Even at very low power, green laser pointers and green LASER Blox™ are significantly more visible than red lasers. That’s because a common green laser emits a monochromatic beam at 532nm, a wavelength that’s very close to 550nm—the wavelength to which the human eye is most sensitive. Put simply, it’s easier to see green light than red.
This fact, combined with lots of press about green lasers “bringing down airplanes,” makes “Are green lasers more dangerous than red lasers?” the most common safety question I hear about lasers in the classroom.
At the classroom-safe power of either a <1mW Class II laser or a <5mW Class IIIa laser, the short answer is no, green lasers are not more dangerous than red lasers. But there is a caveat, and it’s important.
Class II and Class IIIa lasers are considered safe because the eye’s reflexive look-away response time is approximately 0.25s. At <5mW, a laser beam’s energy density (W/cm2 or J/cm2) isn’t sufficient to cause biological damage, and the eye is protected. Once you exceed the 5mW limit, however, the blink reflex no longer offers protection.
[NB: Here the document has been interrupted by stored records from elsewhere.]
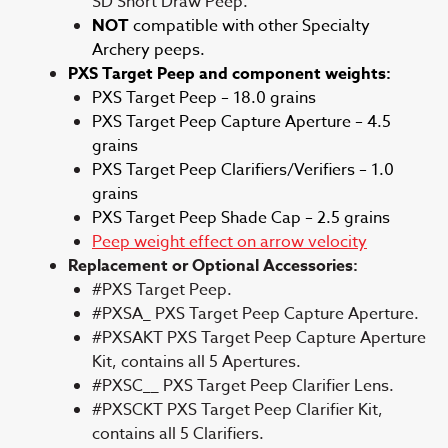
SD Short Draw Peep.
NOT
compatible with other Specialty
Archery peeps.
PXS Target Peep and component weights:
PXS Target Peep – 18.0 grains
PXS Target Peep Capture Aperture – 4.5
grains
PXS Target Peep Clarifiers/Verifiers – 1.0
grains
PXS Target Peep Shade Cap – 2.5 grains
Peep weight effect on arrow velocity
Replacement or Optional Accessories:
#PXS Target Peep.
#PXSA_ PXS Target Peep Capture Aperture.
#PXSAKT PXS Target Peep Capture Aperture
Kit, contains all 5 Apertures.
#PXSC__ PXS Target Peep Clarifier Lens.
#PXSCKT PXS Target Peep Clarifier Kit,
contains all 5 Clarifiers.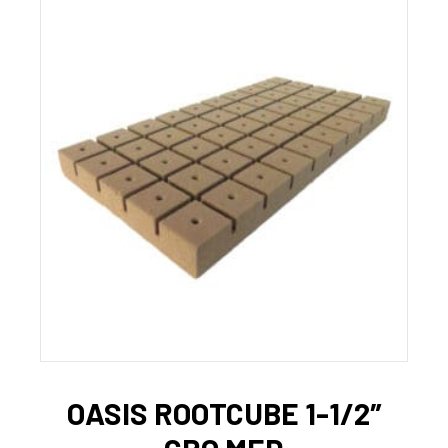
OASIS ROOTCUBE 1-1/2″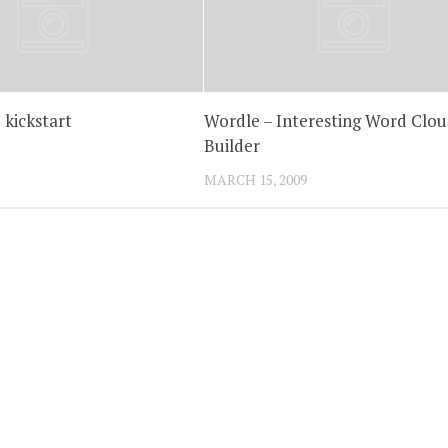
 kickstart
Wordle – Interesting Word Clou
Builder
MARCH 15, 2009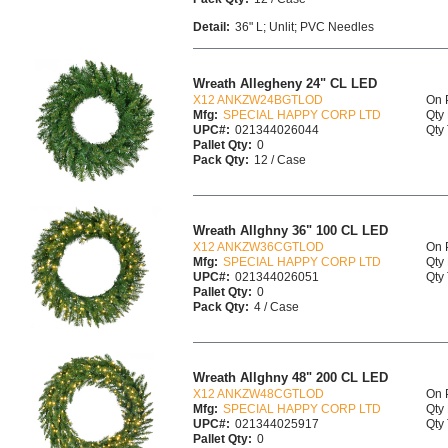
Detail:
36" L; Unlit; PVC Needles
Wreath Allegheny 24" CL LED
X12 ANKZW24BGTLOD
On 
Mfg:
SPECIAL HAPPY CORP LTD
Qty 
UPC#:
021344026044
Qty 
Pallet Qty:
0
Pack Qty:
12 / Case
Wreath Allghny 36" 100 CL LED
X12 ANKZW36CGTLOD
On 
Mfg:
SPECIAL HAPPY CORP LTD
Qty 
UPC#:
021344026051
Qty 
Pallet Qty:
0
Pack Qty:
4 / Case
Wreath Allghny 48" 200 CL LED
X12 ANKZW48CGTLOD
On 
Mfg:
SPECIAL HAPPY CORP LTD
Qty 
UPC#:
021344025917
Qty 
Pallet Qty:
0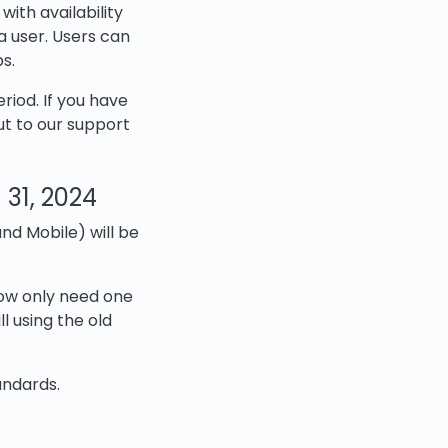
ith availability
a user. Users can
s.
riod. If you have
ut to our support
 31, 2024
nd Mobile) will be
now only need one
l using the old
andards.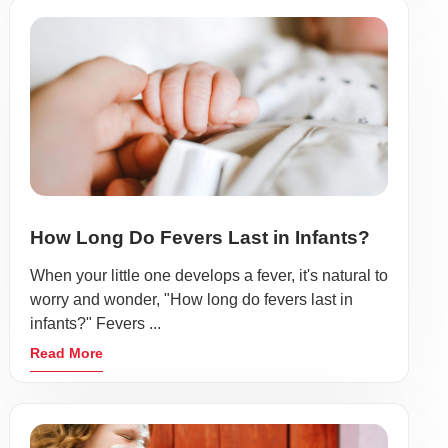
How Long Do Fevers Last in Infants?
When your little one develops a fever, it's natural to
worry and wonder, "How long do fevers last in
infants?" Fevers ...
Read More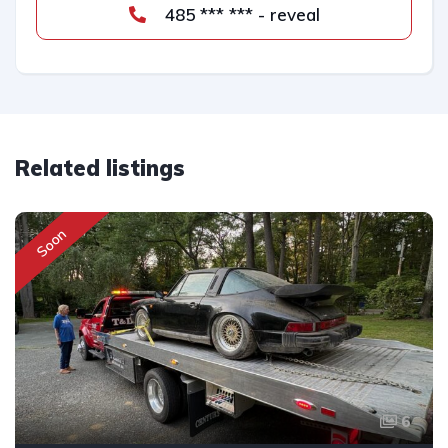
485 *** *** - reveal
Related listings
Soon
6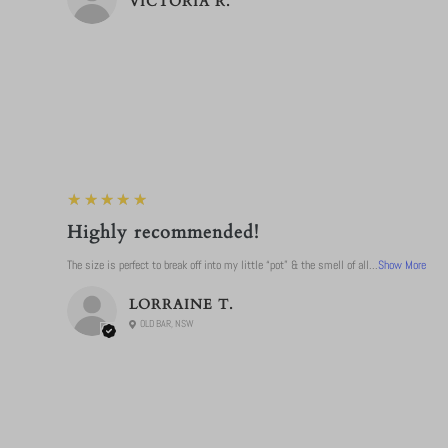
VICTORIA R.
5
★★★★★
Highly recommended!
The size is perfect to break off into my little “pot” & the smell of all...
Show More
LORRAINE T.
OLD BAR, NSW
Here’s where the caveat comes in. A 532nm green laser is produced by pumping an 808nm infrared (IR) beam through a crystal medium, which doubles its frequency to produce the green beam. At 808nm, an IR beam is not visible to the human eye—and is therefore not subject to the protection of the look-away reflex. So if the IR beam escapes the aperture, it’s capable of doing eye damage. A high quality IR filter prevents such an escape and renders the green laser safe.
Many inexpensive laser pointers do not have an IR filter and therefore can be dangerous. Always buy laser products from reputable companies who explicitly state their compliance with both the FDA and ANSI. All of LASER Classroom’s™ green laser products are equipped with high-quality IR filters to ensure the safety of you and your students.